Pouvoir d'achat

À Saint-Émilion, la cave coopérative se muscle pour amortir la crise viticole

Face aux aléas climatiques et à la baisse des ventes, la coopérative de Saint-Émilion rassemble 139 vignerons et développe marques et œnotourisme pour sécuriser revenus et emplois.

À Saint-Émilion, la cave coopérative se muscle pour amortir la crise viticole
©Illustration IA Valérie Dumas / renseignementeconomique.fr

Une coopérative comme filet de sécurité pour des exploitations isolées

La cave coopérative de Saint-Émilion, née en 1931, réunit aujourd'hui 139 vignerons exploitant 667 hectares, dont près de 500 ha en appellations Saint-Émilion et Saint-Émilion Grand Cru. Dans un contexte où les récoltes ont été récemment fragilisées par le gel et où la consommation mondiale a ralenti, cette structure joue un rôle d'amortisseur pour les producteurs locaux.

À la tête de l'Union de producteurs de Saint-Émilion (UDPSE) depuis 2017, Gilles Blanchard rappelle l'origine du modèle coopératif :

« Ils se sont dit qu’ensemble ils seraient plus forts »
— une stratégie qui, près d'un siècle plus tard, guide encore les décisions face aux chocs climatiques et commerciaux.

Des pertes de récoltes et un marché plus tendu

Depuis l'arrivée de son directeur général, la coopérative a enregistré « trois récoltes » perdues, dont une en 2017 où un gel d'avril a anéanti 75 % de la vendange. Quand les volumes ont retrouvé un niveau normal en 2022, la demande mondiale avait déjà fléchi, rendant la reprise fragile. La conjonction de ces facteurs met en tension les revenus des exploitations et la valorisation des vins de l'appellation.

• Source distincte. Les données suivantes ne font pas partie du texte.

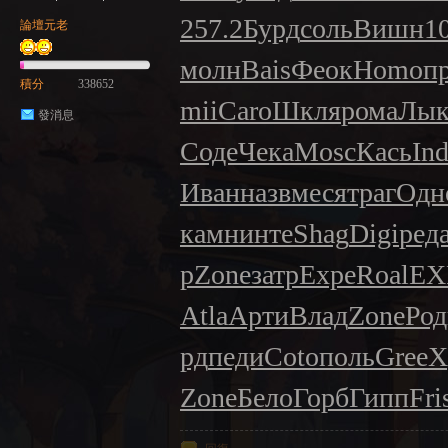
257.2
Бурд
соль
Вишн
1
論壇元老
молн
Bais
Феок
Homo
п
積分
338652
mii
Caro
Шкля
рома
Лы
發消息
Соде
Чека
Mosc
Кась
In
Иван
назв
меся
траг
Одн
камн
инте
Shag
Digi
ред
р
Zone
затр
Expe
Roal
EX
Atla
Арти
Влад
Zone
Род
рд
педи
Coto
поль
Gree
Х
Zone
Бело
Горб
Гипп
Fri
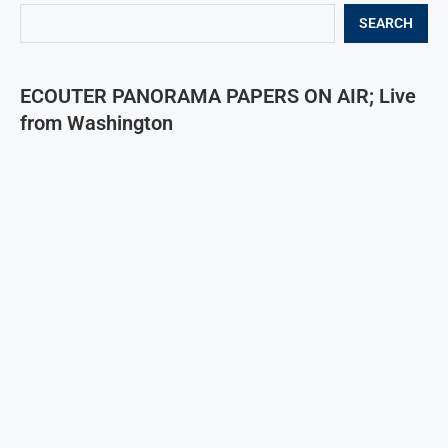
SEARCH
ECOUTER PANORAMA PAPERS ON AIR; Live
from Washington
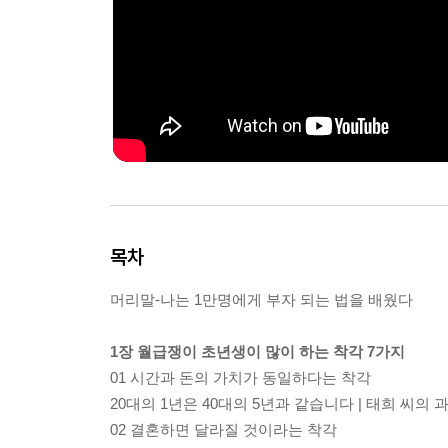
목차
머리말-나는 1만명에게 부자 되는 법을 배웠다
1장 월급쟁이 초년생이 많이 하는 착각 7가지
01 시간과 돈의 가치가 동일하다는 착각
20대의 1년은 40대의 5년과 같습니다 | 태희 씨의 과
02 결혼하면 달라질 것이라는 착각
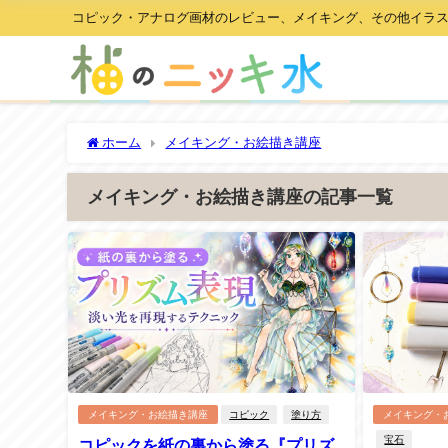
コピック・アナログ画材のレビュー、メイキング、その他イラ
ホーム
メイキング・お絵描き講座
メイキング・お絵描き講座の記事一覧
メイキング・お絵描き講座
コピック
塗り方
メイキング・
宝石
コピックを紙の裏から塗る『プリズ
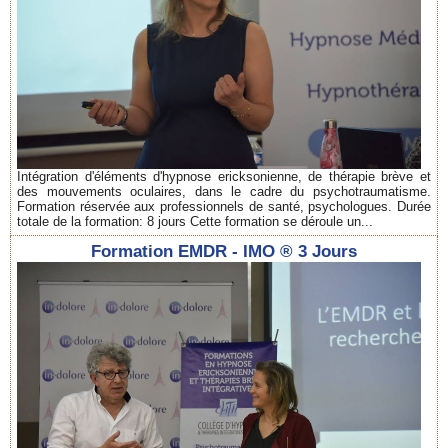
Intégration d'éléments d'hypnose ericksonienne, de thérapie brève et
des mouvements oculaires, dans le cadre du psychotraumatisme.
Formation réservée aux professionnels de santé, psychologues. Durée
totale de la formation: 8 jours Cette formation se déroule un...
Formation EMDR - IMO ® 3 Jours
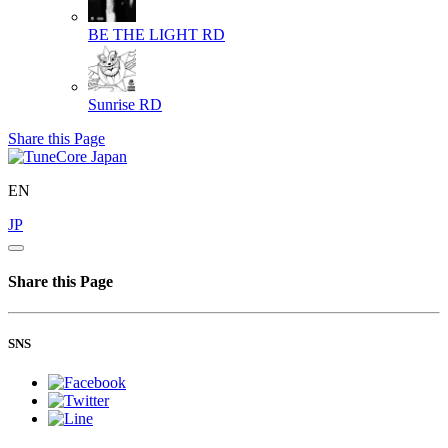
BE THE LIGHT
RD
Sunrise
RD
Share this Page
EN
JP
Share this Page
SNS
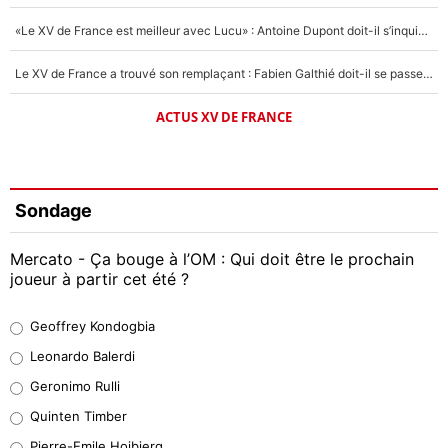
«Le XV de France est meilleur avec Lucu» : Antoine Dupont doit-il s’inquiéter pour sa place ?
Le XV de France a trouvé son remplaçant : Fabien Galthié doit-il se passer d'Antoine Dupont ?
ACTUS XV DE FRANCE
Sondage
Mercato - Ça bouge à l’OM : Qui doit être le prochain
joueur à partir cet été ?
Geoffrey Kondogbia
Geoffrey Kondogbia
38%
Leonardo Balerdi
Leonardo Balerdi
Geronimo Rulli
32%
Quinten Timber
Geronimo Rulli
Pierre-Emile Hojbjerg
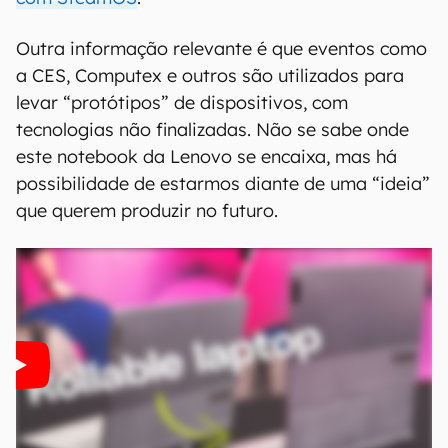
Outra informação relevante é que eventos como
a CES, Computex e outros são utilizados para
levar “protótipos” de dispositivos, com
tecnologias não finalizadas. Não se sabe onde
este notebook da Lenovo se encaixa, mas há
possibilidade de estarmos diante de uma “ideia”
que querem produzir no futuro.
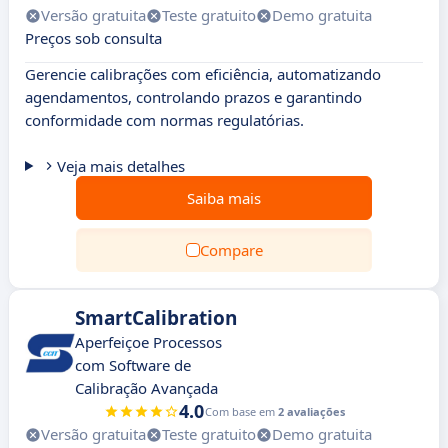
Versão gratuita
Teste gratuito
Demo gratuita
Preços sob consulta
Gerencie calibrações com eficiência, automatizando
agendamentos, controlando prazos e garantindo
conformidade com normas regulatórias.
Veja mais detalhes
Saiba mais
Compare
SmartCalibration
Aperfeiçoe Processos
com Software de
Calibração Avançada
4.0
Com base em
2 avaliações
Versão gratuita
Teste gratuito
Demo gratuita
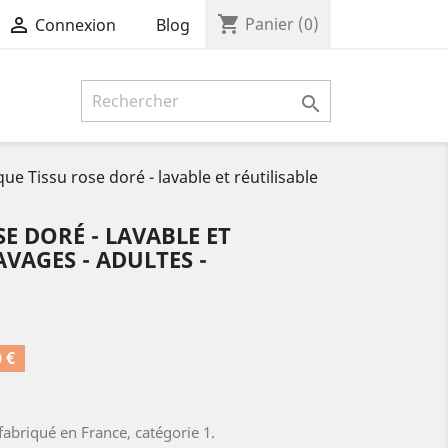
shopping_cart

Panier
(0)
Blog
Connexion

e Tissu rose doré - lavable et réutilisable
E DORÉ - LAVABLE ET
AVAGES - ADULTES -
 €
abriqué en France, catégorie 1.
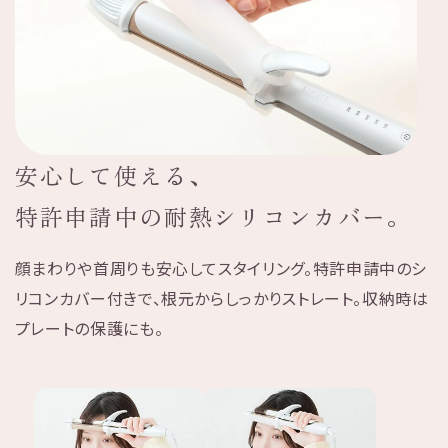
安心して使える、
特許申請中の耐熱シリコンカバー。
顔まわりや首周りも安心してスタイリング。
特許申請中のシ
リコンカバー付きで、根元からしっかりストレート。
収納時は
プレートの保護にも。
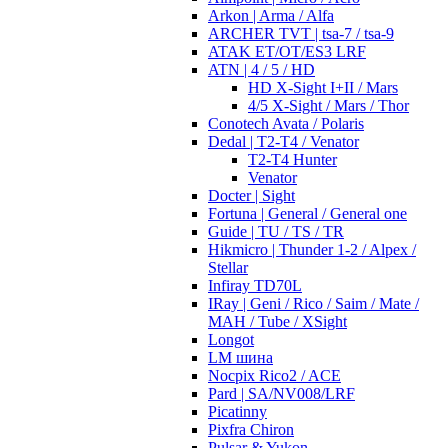
Arkon | Arma / Alfa
ARCHER TVT | tsa-7 / tsa-9
ATAK ET/OT/ES3 LRF
ATN | 4 / 5 / HD
HD X-Sight I+II / Mars
4/5 X-Sight / Mars / Thor
Conotech Avata / Polaris
Dedal | T2-T4 / Venator
T2-T4 Hunter
Venator
Docter | Sight
Fortuna | General / General one
Guide | TU / TS / TR
Hikmicro | Thunder 1-2 / Alpex /
Stellar
Infiray TD70L
IRay | Geni / Rico / Saim / Mate /
MAH / Tube / XSight
Longot
LM шина
Nocpix Rico2 / ACE
Pard | SA/NV008/LRF
Picatinny
Pixfra Chiron
Pulsar & Yukon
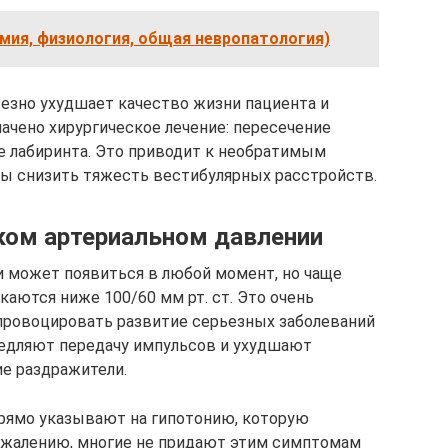
мия, физиология, общая невропатология)
ьезно ухудшает качество жизни пациента и
ачено хирургическое лечение: пересечение
е лабиринта. Это приводит к необратимым
азы снизить тяжесть вестибулярных расстройств.
ком артериальном давлении
 может появиться в любой момент, но чаще
каются ниже 100/60 мм рт. ст. Это очень
провоцировать развитие серьезных заболеваний
медляют передачу импульсов и ухудшают
е раздражители.
прямо указывают на гипотонию, которую
 сожалению, многие не придают этим симптомам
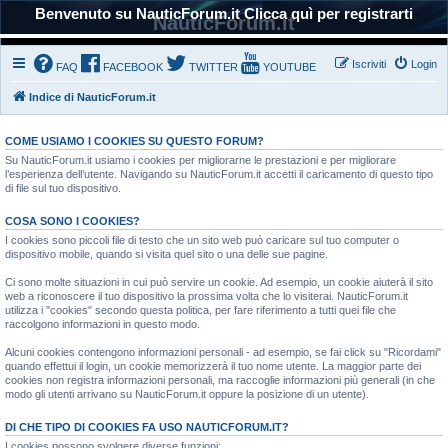
Benvenuto su NauticForum.it Clicca quì per registrarti
NauticForum.it
Iscriviti
Login
FAQ
FACEBOOK
TWITTER
YOUTUBE
Indice di NauticForum.it
COME USIAMO I COOKIES SU QUESTO FORUM?
Su NauticForum.it usiamo i cookies per migliorarne le prestazioni e per migliorare
l’esperienza dell’utente. Navigando su NauticForum.it accetti il caricamento di questo tipo
di file sul tuo dispositivo.
COSA SONO I COOKIES?
I cookies sono piccoli file di testo che un sito web può caricare sul tuo computer o
dispositivo mobile, quando si visita quel sito o una delle sue pagine.
Ci sono molte situazioni in cui può servire un cookie. Ad esempio, un cookie aiuterà il sito
web a riconoscere il tuo dispositivo la prossima volta che lo visiterai. NauticForum.it
utilizza i "cookies" secondo questa politica, per fare riferimento a tutti quei file che
raccolgono informazioni in questo modo.
Alcuni cookies contengono informazioni personali - ad esempio, se fai click su "Ricordami"
quando effettui il login, un cookie memorizzerà il tuo nome utente. La maggior parte dei
cookies non registra informazioni personali, ma raccoglie informazioni più generali (in che
modo gli utenti arrivano su NauticForum.it oppure la posizione di un utente).
DI CHE TIPO DI COOKIES FA USO NAUTICFORUM.IT?
I cookies possono svolgere diverse funzioni:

Diversification : marques, œnotourisme, vente en GMS

Pour amortir les chocs, l'UDPSE multiplie les initiatives commerciales. Parmi les éléments stratégiques : développement de marques (déjà 10 créées), rénovation d'espaces de vente et d'accueil, et montée en puissance de l'œnotourisme. Le modèle montre aussi une forte orientation vers la grande distribution, qui pèse pour 80 % de l'activité de la coopérative.

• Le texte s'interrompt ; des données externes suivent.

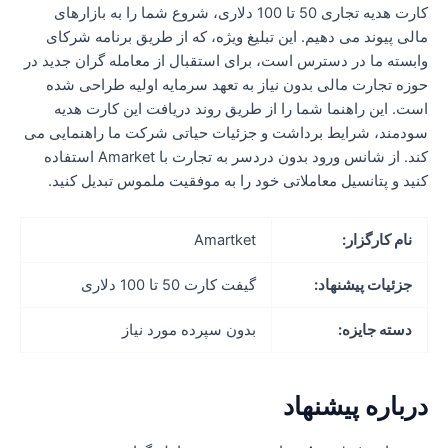
کارت هدیه تجاری 50 تا 100 دلاری، شروع شما را به بازارهای
الی پیوند می دهیم. این تبلیغ ویژه، که از طریق برنامه شرکای
ابسته ما در دسترس است، برای استقبال از معامله گران جدید در
وزه تجارت مالی بدون نیاز به تعهد سرمایه اولیه طراحی شده
ست. این راهنما شما را از طریق روند دریافت این کارت هدیه
ودمند، شرایط برداشت و جزئیات حیاتی شرکت ما راهنمایی می
کند. از شانس ورود بدون دردسر به تجارت با Amarket استفاده
نید و پتانسیل معاملاتی خود را به موفقیت ملموس تبدیل کنید.
نام کارگزار:
Amartket
جزئیات پیشنهاد:
گیفت کارت 50 تا 100 دلاری
دسته جایزه:
بدون سپرده مورد نیاز
رباره پیشنهاد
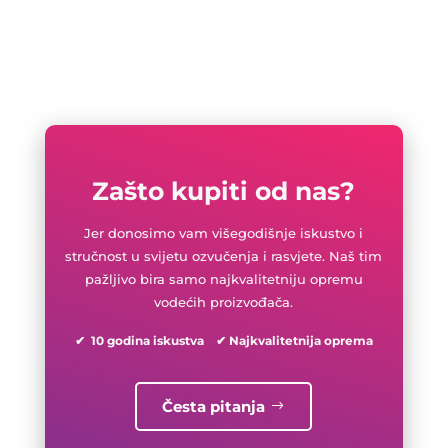
Zašto kupiti od nas?
Jer donosimo vam višegodišnje iskustvo i
stručnost u svijetu ozvučenja i rasvjete. Naš tim
pažljivo bira samo najkvalitetniju opremu
vodećih proizvođača.
✔ 10 godina iskustva ✔ Najkvalitetnija oprema
Česta pitanja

  • Production : environ 3 millions de bouteilles par an.
  • Emploi : 42 salariés sur le site (dont 6 au chai).
  • Chiffre d'affaires annuel
IndicateurValeur
Vignerons adhérents139
Surface exploitée667 ha
Production annuelle3 millions de bouteilles
Salariés42
Part GMS80 %

Conséquences pour le pouvoir d'achat et les producteurs

La dépendance à la grande distribution protège les volumes mais pèse sur les marges. Quand un foyer dépense moins pour le vin, ce sont d'abord les segments supérieurs qui sont affectés : moins de ventes de grands crus, pression sur les prix des bottlings courants. Pour un producteur, cela peut se traduire par une variation importante de revenu d'une année sur l'autre — une réalité que la coopérative tente d'atténuer par des ventes groupées, des marques accessibles et des offres touristiques visant à générer des recettes directement auprès des consommateurs.

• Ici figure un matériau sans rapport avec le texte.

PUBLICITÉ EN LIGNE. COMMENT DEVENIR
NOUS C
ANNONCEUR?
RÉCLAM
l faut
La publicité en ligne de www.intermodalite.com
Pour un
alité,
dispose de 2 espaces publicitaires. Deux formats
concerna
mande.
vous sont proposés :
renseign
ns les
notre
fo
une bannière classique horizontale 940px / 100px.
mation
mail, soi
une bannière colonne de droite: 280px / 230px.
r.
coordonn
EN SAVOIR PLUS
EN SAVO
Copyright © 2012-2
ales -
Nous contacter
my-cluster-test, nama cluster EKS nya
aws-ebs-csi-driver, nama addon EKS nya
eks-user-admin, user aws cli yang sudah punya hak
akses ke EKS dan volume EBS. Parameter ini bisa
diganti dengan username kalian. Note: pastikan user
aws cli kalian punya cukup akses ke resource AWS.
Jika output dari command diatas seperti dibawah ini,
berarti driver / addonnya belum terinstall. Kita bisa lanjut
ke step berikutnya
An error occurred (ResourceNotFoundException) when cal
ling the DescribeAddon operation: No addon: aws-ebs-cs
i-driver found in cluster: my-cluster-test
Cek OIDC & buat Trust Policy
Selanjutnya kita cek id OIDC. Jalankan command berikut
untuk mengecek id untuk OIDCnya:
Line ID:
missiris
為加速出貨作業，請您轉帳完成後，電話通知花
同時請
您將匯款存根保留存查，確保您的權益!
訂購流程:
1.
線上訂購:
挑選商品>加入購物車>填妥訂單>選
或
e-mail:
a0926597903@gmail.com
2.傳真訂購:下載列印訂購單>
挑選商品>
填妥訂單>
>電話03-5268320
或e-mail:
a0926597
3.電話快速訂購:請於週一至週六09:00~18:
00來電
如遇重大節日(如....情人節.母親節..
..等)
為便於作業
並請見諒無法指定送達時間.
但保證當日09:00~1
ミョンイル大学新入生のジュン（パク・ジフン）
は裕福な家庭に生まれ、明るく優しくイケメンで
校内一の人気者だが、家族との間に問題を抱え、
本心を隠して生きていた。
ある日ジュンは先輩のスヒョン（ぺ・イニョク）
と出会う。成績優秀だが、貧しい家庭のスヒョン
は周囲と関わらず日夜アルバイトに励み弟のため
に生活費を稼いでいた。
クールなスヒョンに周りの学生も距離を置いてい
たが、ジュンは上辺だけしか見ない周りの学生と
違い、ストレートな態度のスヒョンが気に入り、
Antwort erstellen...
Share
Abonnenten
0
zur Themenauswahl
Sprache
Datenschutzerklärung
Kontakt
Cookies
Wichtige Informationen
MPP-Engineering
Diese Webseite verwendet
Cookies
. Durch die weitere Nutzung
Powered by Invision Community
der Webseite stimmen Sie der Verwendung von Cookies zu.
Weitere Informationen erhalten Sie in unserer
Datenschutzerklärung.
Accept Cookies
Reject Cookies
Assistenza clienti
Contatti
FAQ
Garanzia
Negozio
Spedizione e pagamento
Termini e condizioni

Investissements lourds et stratégie collective

La coopérative a engagé des travaux et rénovations (espace de découverte rénové en 2015) pour professionnaliser l'accueil et développer la valeur ajoutée locale. Ces choix nécessitent des investissements, mais ils visent à créer des sources de revenus moins dépendantes des fluctuations de la grande distribution et de la conjoncture internationale.

Lucide sur la fragilité de la demande, Gilles Blanchard rappelle combien le vin reste un produit non essentiel quand le coût de la vie augmente :

« On peut se passer de saint-émilion. Ce n’est pas un bien essentiel, surtout quand le litre d’essence dépasse 2 euros »
. C’est l’enjeu principal pour la coopérative : maintenir des débouchés rémunérateurs tout en sécurisant les exploitations face aux aléas climatiques.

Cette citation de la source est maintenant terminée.